Lois Jones crafted this suggestion into her announcement of the 16th Annual Maryland Colonial Society Essay Contest which was entitled "A Maryland Mosaic ... the Art of Coming Together."
Colorful, rich and vibrant, the diverse origins of Maryland's many immigrants were inlaid with seams of golden opportunity, artfully fused together in a strong bond of mutual purpose.
As a State, we have drawn our strength from the very ethnic differences that could divide. Yet, we fit each piece of individual heritage into place to form a pattern of progress which is shaded by moderation, highlighted by tolerance. Our "Maryland Mosiaic" is a masterpiece of encompassing ethnic diversity transformed into a triumphant rendering of creative cooperation, understanding and forbearance.
The objective of this year's contest was to encourage the teachers and their students to explore the nature of that mosaic and to focus on an aspect of the history of the mosaic that seemed especially important.
The essay submissions were from the farthest corners of the state and reflect much of the cultural mosaic that was central to the subject of the contest.
This year's winner, Sara Peoples, is from the Tome School in North East Maryland where her teacher, Duane Wirdel, praised her enthusiasm for the topic and her diligence in pursuing her chosen theme: "The Influences of Protestantism and Catholicism on Colonial Maryland."
Sara was intrigued by the fact that two such antagonistic groups as English Catholics and English Protestants could come together in one colony and learn to live together. She recognized that the history of that attempt was not always progressive, nor was cooperation ever achieved without often bitter rancor and even, as in the battle of the Severn, armed conflict. Yet those who worked hardest for toleration ultimately prevailed. As Sara points out in her conclusion:
Because of the toleration offered by the Maryland colony it was a haven for all sorts of religious discontents,not only Catholics, but Protestants as well who lived in peace together while they were free from the influence of the English government.
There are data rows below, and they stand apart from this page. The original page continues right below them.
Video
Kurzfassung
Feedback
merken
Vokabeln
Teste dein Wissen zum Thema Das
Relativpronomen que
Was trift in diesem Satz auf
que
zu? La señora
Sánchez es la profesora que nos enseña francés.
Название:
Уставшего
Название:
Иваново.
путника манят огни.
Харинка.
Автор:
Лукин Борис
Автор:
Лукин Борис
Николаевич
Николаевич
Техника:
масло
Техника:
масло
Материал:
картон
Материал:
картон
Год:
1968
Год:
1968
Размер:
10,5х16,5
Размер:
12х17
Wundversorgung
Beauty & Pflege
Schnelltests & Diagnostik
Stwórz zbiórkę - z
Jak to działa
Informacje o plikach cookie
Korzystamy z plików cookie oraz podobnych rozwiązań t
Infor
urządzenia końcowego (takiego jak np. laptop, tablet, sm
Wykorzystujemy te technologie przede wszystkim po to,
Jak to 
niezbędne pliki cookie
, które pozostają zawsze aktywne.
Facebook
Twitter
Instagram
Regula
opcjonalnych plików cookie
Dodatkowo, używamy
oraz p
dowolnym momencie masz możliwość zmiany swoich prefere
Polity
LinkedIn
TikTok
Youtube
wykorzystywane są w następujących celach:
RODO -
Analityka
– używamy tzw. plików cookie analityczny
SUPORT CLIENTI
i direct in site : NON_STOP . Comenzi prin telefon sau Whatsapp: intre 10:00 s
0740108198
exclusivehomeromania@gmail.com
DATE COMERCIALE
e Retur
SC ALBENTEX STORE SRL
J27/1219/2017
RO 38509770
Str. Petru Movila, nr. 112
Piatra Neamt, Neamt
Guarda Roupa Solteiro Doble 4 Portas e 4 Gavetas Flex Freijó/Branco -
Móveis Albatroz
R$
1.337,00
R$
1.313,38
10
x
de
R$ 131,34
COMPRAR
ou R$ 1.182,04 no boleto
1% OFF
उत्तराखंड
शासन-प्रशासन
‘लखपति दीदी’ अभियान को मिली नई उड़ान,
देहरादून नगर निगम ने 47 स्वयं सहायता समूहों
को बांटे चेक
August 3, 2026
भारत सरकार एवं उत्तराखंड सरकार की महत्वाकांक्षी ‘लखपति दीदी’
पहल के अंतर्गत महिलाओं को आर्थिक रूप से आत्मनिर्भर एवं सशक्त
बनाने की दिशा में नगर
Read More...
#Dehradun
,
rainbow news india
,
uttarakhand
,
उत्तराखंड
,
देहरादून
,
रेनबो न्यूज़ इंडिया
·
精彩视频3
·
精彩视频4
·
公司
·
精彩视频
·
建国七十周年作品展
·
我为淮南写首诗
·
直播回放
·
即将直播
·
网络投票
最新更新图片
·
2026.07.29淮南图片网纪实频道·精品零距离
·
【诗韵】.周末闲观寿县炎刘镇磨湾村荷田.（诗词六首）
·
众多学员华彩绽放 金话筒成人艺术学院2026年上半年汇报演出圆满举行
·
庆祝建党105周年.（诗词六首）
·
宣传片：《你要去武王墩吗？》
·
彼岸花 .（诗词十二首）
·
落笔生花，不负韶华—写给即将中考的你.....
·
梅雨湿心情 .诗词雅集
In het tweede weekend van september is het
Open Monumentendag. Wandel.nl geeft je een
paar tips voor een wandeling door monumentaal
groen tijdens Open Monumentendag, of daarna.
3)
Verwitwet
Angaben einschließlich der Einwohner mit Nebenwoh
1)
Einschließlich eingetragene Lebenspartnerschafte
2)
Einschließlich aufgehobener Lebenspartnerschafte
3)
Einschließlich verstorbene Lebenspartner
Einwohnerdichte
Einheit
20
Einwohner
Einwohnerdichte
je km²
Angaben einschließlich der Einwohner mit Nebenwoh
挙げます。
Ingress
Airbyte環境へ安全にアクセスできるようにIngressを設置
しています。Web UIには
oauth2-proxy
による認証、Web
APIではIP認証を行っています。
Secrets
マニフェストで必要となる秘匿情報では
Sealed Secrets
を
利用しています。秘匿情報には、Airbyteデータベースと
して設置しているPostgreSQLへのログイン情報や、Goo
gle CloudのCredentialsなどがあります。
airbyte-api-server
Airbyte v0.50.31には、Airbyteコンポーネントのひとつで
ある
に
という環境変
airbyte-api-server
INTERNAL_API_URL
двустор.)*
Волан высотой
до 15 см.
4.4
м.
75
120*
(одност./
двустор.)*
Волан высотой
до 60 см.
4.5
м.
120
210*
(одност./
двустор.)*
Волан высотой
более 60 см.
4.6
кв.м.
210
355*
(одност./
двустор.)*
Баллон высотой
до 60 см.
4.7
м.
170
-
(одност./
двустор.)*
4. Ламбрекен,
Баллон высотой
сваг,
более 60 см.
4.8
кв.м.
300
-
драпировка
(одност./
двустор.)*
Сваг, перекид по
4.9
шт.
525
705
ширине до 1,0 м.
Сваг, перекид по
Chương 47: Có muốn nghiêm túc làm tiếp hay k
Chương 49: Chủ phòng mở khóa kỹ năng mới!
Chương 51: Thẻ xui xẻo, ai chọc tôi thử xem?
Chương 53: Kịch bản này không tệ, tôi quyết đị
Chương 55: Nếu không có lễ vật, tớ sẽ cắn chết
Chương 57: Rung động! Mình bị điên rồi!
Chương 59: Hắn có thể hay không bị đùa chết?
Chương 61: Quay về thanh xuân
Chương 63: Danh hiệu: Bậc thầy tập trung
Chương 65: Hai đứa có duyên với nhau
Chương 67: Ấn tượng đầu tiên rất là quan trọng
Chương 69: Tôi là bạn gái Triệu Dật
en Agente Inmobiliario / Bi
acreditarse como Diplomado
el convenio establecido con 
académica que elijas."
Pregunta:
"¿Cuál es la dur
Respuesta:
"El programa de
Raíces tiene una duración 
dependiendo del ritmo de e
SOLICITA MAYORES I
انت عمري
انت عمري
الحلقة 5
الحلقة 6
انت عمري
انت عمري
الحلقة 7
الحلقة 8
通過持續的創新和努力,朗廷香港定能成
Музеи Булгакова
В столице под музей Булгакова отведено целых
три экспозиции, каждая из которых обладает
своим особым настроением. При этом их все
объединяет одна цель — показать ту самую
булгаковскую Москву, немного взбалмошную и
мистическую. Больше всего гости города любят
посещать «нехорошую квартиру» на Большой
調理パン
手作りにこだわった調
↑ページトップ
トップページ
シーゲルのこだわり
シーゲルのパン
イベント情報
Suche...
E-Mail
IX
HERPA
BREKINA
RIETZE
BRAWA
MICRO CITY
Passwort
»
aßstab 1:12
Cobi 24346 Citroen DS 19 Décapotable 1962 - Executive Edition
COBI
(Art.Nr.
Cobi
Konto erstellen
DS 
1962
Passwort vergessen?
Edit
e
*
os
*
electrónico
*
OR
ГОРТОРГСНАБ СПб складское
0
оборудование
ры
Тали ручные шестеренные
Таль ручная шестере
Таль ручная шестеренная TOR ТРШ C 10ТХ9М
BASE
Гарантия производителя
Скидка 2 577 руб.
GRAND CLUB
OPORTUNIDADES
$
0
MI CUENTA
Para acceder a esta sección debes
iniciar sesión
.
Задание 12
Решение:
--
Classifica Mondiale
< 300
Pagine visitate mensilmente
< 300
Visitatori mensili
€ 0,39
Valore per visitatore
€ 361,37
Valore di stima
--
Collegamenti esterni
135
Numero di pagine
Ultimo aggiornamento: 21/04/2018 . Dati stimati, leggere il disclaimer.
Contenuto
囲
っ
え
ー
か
Fortunately for all of us, what was true then, remains true today, although the outside influences on us have changed dramatically, and often seem much harder to avoid. Today, the words, now inscribed permanently on Cecil Calvert's memorial plaque in the Church of St. Giles in the Fields, London, ring as true, as they did in the early years that Sara studied:
Every person who repaireth thither [to Maryland], intending to become an inhabitant finds himself secure as well in the quite enjoyment of his prosperity, as of his Conscience.
Sara, we thank you for your carefully researched and well-written tribute to the Mosaic that was and still is Maryland. As of today your work is published on the World Wide Web at the Maryland State Archives web site. On behalf of the Maryland Colonial Society it is my pleasure to present you with this check as the first prize in the 1997 Maryland Colonial Society Essay Contest for your essay entitled The Influences of Protestantism and Catholicism on Colonial Maryland."